Work instructions: Give the number of lines in these entries that contain the string "zobrazení", with no further comment.

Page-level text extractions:
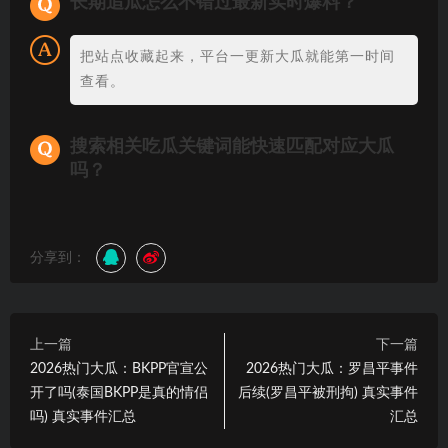
长期追瓜怎么不错过最新实时爆料？
把站点收藏起来，平台一更新大瓜就能第一时间
查看。
搜索相关吃瓜关键词能快速匹配对应大瓜
吗？
分享到：
上一篇
下一篇
2026热门大瓜：BKPP官宣公
2026热门大瓜：罗昌平事件
开了吗(泰国BKPP是真的情侣
后续(罗昌平被刑拘) 真实事件
吗) 真实事件汇总
汇总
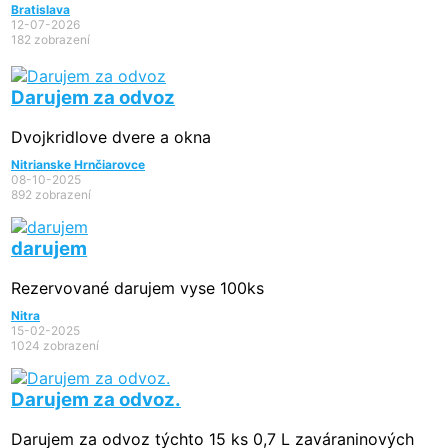
Bratislava
12-07-2026
182 zobrazení
Darujem za odvoz
Dvojkridlove dvere a okna
Nitrianske Hrnčiarovce
08-10-2025
892 zobrazení
darujem
Rezervované
darujem vyse 100ks
Nitra
15-02-2025
1024 zobrazení
Darujem za odvoz.
Darujem za odvoz týchto 15 ks 0,7 L zaváraninových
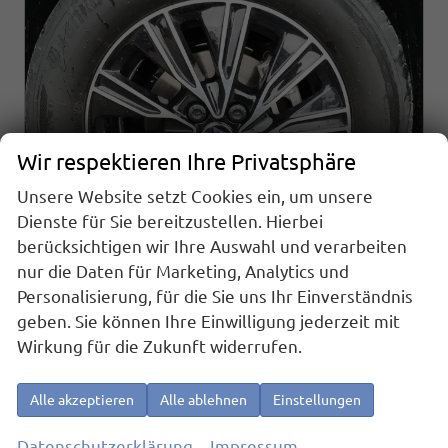
Wir respektieren Ihre Privatsphäre
Unsere Website setzt Cookies ein, um unsere
Dienste für Sie bereitzustellen. Hierbei
berücksichtigen wir Ihre Auswahl und verarbeiten
nur die Daten für Marketing, Analytics und
Volkswagen T7 California
Personalisierung, für die Sie uns Ihr Einverständnis
Beach Tour 2.0 TDI DSG
geben. Sie können Ihre Einwilligung jederzeit mit
sofort lieferbar
Fahrzeug mit Tageszulassung
Wirkung für die Zukunft widerrufen.
Fahrzeugnr.
26392
Getriebe
Automatik
Kraftstoff
Diesel
Außenfarbe
Monosilber Metallic
Alle akzeptieren
Alle ablehnen
Einstellungen
Leistung
110 kW (150 PS)
Kilometerstand
10 km
01.08.2026
Datenschutzerklärung
Impressum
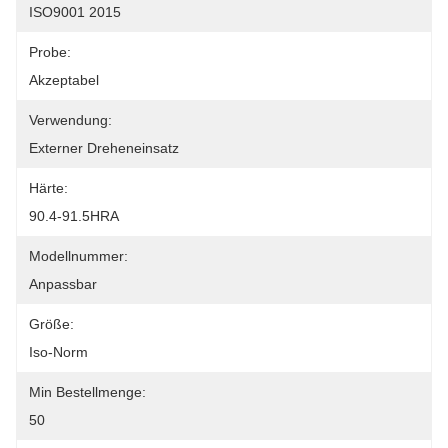
ISO9001 2015
Probe:
Akzeptabel
Verwendung:
Externer Dreheneinsatz
Härte:
90.4-91.5HRA
Modellnummer:
Anpassbar
Größe:
Iso-Norm
Min Bestellmenge:
50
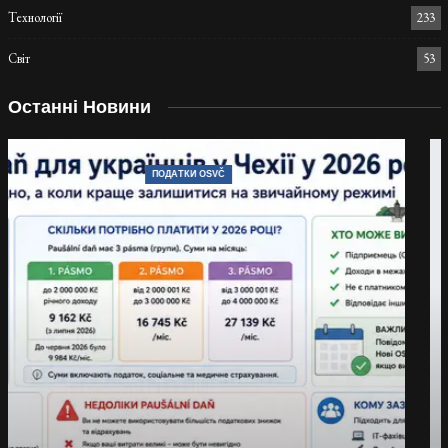
Технології
233
Світ
53
Останні Новини
ПОДАТКИ OSVČ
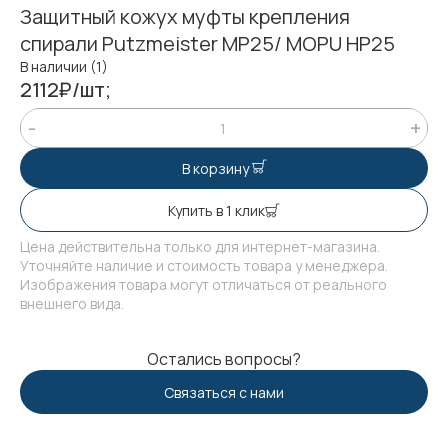
Защитный кожух муфты крепления
спирали Putzmeister MP25/ MOPU HP25
В наличии (1)
2112₽/шт;
В корзину
Купить в 1 клик
Цена действительна только для интернет-магазина.
Уточняйте наличие и стоимость товара у менеджера.
Изображения товара могут отличаться от реального
внешнего вида.
Остались вопросы?
Связаться с нами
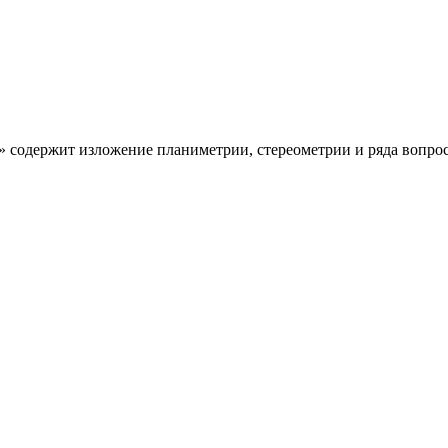
чала» содержит изложение планиметрии, стереометрии и ряда вопр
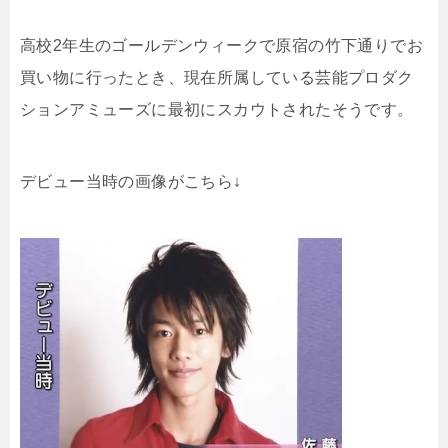
高校2年生のゴールデンウィークで原宿の竹下通りでお
買い物に行ったとき、現在所属している芸能プロダク
ションアミューズに最初にスカウトされたそうです。
デビュー当時の画像がこちら↓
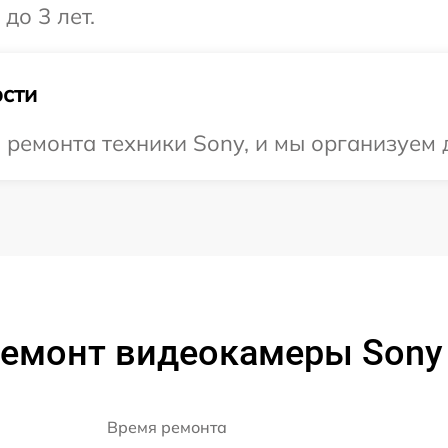
до 3 лет.
сти
емонта техники Sony, и мы организуем д
ремонт видеокамеры Sony
Время ремонта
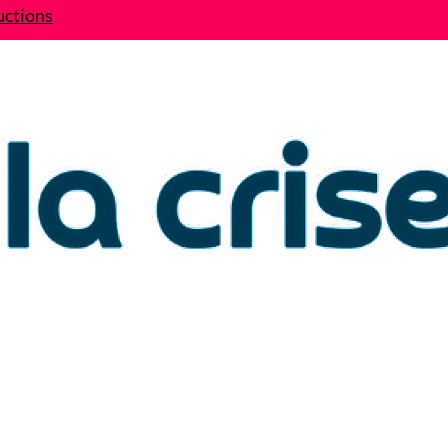
uctions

Result: 3